**Activity:**
Give again the entries below exactly, beginning at the first line and ending at the line with "Видео (292, 95)".

-- Provided data follows --

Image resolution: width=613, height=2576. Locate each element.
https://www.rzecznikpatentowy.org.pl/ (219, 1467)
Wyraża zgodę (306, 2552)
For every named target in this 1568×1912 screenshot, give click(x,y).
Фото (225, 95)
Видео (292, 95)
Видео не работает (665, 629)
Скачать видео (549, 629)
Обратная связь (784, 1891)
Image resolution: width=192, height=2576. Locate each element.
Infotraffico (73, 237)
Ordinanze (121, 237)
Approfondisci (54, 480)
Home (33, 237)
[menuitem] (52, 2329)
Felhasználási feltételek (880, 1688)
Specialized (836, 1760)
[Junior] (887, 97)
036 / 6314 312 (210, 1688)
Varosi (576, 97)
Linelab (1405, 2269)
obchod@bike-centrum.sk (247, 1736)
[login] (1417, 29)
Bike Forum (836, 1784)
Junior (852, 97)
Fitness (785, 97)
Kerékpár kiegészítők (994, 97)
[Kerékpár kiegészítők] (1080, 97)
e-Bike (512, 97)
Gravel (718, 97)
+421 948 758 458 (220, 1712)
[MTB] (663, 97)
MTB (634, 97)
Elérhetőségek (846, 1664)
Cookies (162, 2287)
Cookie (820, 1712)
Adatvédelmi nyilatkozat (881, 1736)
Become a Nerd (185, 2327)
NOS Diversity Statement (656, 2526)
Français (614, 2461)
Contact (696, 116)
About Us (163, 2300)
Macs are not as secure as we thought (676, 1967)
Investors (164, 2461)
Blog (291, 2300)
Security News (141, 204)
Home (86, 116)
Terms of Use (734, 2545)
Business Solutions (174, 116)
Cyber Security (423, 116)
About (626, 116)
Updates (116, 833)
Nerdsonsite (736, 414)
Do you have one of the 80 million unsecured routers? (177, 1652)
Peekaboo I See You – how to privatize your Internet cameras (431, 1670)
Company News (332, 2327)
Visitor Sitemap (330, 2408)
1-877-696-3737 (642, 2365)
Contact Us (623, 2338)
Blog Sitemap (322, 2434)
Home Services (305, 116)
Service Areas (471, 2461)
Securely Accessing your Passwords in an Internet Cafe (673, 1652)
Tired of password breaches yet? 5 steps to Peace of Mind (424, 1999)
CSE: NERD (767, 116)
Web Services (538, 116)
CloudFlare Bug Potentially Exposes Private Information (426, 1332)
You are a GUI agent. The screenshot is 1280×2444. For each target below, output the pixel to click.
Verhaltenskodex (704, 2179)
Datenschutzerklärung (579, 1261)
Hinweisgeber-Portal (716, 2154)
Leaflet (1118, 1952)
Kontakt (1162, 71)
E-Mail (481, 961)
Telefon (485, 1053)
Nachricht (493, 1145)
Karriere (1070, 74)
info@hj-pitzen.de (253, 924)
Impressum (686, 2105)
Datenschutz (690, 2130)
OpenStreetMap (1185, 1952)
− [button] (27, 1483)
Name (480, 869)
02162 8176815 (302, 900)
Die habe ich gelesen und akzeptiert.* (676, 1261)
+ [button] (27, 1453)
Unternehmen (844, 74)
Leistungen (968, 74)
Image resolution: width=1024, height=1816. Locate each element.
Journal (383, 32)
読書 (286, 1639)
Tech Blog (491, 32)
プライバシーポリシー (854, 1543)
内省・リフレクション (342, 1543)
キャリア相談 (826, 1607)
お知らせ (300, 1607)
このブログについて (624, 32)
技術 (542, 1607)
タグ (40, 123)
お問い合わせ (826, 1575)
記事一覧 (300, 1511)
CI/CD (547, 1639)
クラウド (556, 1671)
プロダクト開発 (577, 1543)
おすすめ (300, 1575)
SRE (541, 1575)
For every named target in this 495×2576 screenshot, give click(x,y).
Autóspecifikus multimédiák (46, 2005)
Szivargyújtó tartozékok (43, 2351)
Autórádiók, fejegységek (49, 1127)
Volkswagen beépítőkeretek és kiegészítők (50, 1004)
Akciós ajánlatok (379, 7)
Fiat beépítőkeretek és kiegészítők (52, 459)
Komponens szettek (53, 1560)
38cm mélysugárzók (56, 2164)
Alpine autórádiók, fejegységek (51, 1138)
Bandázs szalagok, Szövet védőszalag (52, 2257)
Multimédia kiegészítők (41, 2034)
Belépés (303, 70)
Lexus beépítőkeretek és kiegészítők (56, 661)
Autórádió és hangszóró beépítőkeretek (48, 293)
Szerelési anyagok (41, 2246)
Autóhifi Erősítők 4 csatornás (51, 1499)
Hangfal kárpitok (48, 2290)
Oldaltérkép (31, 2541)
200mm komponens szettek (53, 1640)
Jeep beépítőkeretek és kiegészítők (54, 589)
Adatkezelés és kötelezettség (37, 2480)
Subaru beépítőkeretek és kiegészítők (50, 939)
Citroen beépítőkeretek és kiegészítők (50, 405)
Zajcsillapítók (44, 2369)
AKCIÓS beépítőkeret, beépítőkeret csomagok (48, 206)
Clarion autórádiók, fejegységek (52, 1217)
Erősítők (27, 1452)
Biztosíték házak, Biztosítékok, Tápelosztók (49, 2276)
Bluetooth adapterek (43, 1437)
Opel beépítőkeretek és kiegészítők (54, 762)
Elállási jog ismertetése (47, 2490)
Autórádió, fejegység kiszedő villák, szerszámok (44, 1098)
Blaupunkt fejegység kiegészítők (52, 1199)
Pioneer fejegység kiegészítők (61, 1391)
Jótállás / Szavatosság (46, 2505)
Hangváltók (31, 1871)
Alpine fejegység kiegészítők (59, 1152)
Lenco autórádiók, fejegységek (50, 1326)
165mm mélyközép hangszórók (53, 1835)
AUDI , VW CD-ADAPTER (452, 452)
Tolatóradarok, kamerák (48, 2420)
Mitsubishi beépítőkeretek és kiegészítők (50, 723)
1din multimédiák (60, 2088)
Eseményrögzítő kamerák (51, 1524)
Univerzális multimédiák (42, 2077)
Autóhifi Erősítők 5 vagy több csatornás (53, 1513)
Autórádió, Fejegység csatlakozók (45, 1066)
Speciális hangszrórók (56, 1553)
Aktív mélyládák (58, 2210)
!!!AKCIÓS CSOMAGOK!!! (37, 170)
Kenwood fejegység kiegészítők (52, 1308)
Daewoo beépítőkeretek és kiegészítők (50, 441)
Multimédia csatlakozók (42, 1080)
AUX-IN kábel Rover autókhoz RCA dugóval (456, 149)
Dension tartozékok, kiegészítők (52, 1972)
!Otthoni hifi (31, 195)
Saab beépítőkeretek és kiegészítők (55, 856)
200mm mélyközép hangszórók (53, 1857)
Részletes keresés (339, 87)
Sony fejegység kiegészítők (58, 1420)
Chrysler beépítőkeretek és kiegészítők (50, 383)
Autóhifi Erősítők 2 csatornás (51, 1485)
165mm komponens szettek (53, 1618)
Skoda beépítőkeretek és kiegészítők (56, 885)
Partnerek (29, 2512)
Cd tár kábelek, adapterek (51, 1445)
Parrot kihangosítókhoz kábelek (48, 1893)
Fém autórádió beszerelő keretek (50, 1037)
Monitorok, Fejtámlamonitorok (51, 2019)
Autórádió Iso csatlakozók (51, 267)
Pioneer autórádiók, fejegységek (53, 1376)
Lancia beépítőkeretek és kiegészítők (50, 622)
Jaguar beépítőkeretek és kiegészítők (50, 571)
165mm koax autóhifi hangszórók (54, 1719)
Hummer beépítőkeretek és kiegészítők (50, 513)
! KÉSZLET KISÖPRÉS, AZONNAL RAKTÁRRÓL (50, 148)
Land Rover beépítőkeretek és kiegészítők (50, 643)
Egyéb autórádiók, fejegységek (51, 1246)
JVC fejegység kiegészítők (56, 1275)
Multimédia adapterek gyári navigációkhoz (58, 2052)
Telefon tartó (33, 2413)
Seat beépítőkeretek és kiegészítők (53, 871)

-- Provided data concluded --

**Your solution:**
Image resolution: width=613, height=2576. Locate each element.
https://www.rzecznikpatentowy.org.pl/ (219, 1467)
Wyraża zgodę (306, 2552)
For every named target in this 1568×1912 screenshot, give click(x,y).
Фото (225, 95)
Видео (292, 95)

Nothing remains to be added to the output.